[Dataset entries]
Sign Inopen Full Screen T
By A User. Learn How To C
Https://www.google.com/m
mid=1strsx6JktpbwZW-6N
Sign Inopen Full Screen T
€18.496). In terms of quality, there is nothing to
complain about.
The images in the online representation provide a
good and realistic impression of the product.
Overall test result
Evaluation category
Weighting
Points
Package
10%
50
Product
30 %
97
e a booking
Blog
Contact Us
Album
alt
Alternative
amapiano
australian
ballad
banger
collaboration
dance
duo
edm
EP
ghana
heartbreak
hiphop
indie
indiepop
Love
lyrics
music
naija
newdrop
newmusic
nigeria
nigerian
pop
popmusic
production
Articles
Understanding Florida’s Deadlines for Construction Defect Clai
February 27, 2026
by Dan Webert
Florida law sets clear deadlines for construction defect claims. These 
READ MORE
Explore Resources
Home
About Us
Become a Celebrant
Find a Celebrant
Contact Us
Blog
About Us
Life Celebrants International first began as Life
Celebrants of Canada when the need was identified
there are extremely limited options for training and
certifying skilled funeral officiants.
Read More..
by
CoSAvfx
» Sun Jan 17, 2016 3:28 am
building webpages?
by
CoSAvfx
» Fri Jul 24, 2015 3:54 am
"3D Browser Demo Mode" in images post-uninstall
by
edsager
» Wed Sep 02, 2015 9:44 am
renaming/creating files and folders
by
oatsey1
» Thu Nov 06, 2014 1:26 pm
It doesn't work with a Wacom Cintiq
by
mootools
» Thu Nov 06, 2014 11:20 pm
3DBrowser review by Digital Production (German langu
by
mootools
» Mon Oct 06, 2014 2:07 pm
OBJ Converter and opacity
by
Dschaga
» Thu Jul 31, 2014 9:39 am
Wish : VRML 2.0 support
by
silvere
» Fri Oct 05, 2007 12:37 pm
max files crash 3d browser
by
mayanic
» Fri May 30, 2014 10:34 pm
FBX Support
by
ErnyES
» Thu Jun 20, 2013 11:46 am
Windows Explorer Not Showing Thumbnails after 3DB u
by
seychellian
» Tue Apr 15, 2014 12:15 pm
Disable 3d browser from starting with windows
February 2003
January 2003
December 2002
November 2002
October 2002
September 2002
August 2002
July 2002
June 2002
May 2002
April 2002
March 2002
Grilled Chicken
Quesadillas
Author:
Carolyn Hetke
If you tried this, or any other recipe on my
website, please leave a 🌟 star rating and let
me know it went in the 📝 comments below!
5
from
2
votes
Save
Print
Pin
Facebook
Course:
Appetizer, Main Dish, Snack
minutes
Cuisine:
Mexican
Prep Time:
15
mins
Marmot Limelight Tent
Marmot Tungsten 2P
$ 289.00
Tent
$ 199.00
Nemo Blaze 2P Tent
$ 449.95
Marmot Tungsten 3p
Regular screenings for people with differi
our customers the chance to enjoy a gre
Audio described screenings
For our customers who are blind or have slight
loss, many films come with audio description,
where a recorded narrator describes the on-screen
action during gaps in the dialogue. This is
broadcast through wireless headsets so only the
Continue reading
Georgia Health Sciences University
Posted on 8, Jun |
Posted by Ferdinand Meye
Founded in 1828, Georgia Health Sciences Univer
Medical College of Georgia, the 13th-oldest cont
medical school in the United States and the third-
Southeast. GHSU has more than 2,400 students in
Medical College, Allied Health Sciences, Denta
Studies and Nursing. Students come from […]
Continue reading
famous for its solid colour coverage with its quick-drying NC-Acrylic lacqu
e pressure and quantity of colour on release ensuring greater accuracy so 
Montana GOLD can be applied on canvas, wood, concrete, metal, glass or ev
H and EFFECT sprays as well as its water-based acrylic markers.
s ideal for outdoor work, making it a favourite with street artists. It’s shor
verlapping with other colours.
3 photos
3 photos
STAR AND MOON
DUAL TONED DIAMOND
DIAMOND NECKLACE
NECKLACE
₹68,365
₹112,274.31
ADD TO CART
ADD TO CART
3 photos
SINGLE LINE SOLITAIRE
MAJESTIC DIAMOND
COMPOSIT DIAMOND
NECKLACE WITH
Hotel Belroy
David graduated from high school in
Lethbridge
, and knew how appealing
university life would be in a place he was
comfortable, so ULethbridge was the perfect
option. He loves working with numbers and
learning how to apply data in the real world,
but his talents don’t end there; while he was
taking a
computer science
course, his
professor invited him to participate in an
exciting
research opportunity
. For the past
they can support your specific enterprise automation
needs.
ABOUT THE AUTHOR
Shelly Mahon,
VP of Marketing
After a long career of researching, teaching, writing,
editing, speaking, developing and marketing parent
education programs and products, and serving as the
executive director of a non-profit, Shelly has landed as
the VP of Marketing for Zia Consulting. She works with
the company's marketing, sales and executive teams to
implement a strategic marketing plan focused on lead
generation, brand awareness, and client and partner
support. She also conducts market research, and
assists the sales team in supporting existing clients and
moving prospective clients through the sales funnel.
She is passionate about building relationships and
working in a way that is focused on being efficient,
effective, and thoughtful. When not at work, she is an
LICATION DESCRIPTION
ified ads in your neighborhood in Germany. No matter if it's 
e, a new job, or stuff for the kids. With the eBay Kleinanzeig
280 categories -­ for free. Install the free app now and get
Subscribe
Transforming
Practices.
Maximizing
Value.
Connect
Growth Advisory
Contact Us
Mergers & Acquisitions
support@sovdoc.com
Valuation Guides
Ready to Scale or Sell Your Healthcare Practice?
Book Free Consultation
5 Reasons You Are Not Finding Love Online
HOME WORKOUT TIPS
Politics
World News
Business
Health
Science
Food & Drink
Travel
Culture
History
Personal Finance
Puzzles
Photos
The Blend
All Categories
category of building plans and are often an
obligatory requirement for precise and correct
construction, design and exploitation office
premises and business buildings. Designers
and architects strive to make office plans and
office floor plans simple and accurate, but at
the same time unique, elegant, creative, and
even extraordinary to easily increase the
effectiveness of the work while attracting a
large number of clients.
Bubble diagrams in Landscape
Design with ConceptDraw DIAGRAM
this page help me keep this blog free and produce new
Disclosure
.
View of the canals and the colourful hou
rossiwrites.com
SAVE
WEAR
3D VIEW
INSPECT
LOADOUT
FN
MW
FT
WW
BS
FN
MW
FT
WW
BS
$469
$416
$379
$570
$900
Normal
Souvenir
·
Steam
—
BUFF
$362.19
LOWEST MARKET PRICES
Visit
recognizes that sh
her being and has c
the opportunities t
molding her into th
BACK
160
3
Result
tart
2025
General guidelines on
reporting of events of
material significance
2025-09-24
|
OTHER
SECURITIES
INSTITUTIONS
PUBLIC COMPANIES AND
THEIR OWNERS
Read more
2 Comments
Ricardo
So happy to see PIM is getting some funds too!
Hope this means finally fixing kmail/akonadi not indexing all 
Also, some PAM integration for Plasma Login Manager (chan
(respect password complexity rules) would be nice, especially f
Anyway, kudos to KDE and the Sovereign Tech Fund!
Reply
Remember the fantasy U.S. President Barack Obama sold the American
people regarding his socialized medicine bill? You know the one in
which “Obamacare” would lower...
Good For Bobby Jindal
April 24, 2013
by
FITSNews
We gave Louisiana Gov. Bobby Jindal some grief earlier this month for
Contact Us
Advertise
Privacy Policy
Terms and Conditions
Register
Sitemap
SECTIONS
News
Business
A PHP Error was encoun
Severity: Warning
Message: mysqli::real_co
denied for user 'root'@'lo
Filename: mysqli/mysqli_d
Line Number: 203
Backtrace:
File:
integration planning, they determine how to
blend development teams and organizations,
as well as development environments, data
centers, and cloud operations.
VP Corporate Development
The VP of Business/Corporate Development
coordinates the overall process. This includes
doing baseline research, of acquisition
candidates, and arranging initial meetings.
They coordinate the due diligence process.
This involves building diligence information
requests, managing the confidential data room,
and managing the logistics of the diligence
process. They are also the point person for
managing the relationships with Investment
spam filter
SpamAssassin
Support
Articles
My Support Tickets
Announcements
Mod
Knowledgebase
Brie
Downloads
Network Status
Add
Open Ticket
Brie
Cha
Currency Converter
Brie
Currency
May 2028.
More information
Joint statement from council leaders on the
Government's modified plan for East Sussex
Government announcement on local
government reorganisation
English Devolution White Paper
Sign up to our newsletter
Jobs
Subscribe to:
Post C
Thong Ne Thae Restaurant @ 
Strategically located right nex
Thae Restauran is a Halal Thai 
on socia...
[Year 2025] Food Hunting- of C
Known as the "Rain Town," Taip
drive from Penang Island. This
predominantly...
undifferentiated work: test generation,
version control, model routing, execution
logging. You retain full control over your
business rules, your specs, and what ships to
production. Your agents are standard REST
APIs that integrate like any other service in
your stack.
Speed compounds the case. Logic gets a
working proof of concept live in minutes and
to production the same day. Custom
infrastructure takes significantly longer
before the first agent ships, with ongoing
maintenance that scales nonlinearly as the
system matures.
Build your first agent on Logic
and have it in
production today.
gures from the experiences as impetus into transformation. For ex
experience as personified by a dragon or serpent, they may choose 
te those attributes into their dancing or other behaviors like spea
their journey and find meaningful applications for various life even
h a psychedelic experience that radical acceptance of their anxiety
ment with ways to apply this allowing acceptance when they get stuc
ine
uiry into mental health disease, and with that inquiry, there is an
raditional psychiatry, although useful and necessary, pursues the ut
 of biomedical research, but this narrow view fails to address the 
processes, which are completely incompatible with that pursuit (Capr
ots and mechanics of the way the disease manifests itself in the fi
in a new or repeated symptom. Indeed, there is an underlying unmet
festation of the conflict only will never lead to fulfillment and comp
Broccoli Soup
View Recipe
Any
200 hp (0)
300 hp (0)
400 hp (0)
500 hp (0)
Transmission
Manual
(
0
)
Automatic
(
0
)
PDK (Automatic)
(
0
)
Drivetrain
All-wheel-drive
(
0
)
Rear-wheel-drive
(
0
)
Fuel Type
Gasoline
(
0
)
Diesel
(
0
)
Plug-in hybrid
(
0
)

To do
Your task for the entries above: copy exactly the span starting with the line with "Growth Advisory" and going on through the line with "construction, design and exploitation office", both lines included, and nothing else.

Exercise output
Growth Advisory
Contact Us
Mergers & Acquisitions
support@sovdoc.com
Valuation Guides
Ready to Scale or Sell Your Healthcare Practice?
Book Free Consultation
5 Reasons You Are Not Finding Love Online
HOME WORKOUT TIPS
Politics
World News
Business
Health
Science
Food & Drink
Travel
Culture
History
Personal Finance
Puzzles
Photos
The Blend
All Categories
category of building plans and are often an
obligatory requirement for precise and correct
construction, design and exploitation office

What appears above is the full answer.